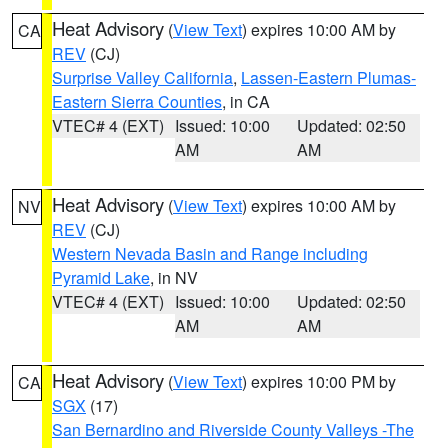
Heat Advisory
(
View Text
) expires 10:00 AM by
CA
REV
(CJ)
Surprise Valley California
,
Lassen-Eastern Plumas-
Eastern Sierra Counties
, in CA
VTEC# 4 (EXT)
Issued: 10:00
Updated: 02:50
AM
AM
Heat Advisory
(
View Text
) expires 10:00 AM by
NV
REV
(CJ)
Western Nevada Basin and Range including
Pyramid Lake
, in NV
VTEC# 4 (EXT)
Issued: 10:00
Updated: 02:50
AM
AM
Heat Advisory
(
View Text
) expires 10:00 PM by
CA
SGX
(17)
San Bernardino and Riverside County Valleys -The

————

# [What is required]
Can you retype every record above exactly, leaving out the pictures?

# [Exercise solution]
Heat Advisory
(
View Text
) expires 10:00 AM by
CA
REV
(CJ)
Surprise Valley California
,
Lassen-Eastern Plumas-
Eastern Sierra Counties
, in CA
VTEC# 4 (EXT)
Issued: 10:00
Updated: 02:50
AM
AM
Heat Advisory
(
View Text
) expires 10:00 AM by
NV
REV
(CJ)
Western Nevada Basin and Range including
Pyramid Lake
, in NV
VTEC# 4 (EXT)
Issued: 10:00
Updated: 02:50
AM
AM
Heat Advisory
(
View Text
) expires 10:00 PM by
CA
SGX
(17)
San Bernardino and Riverside County Valleys -The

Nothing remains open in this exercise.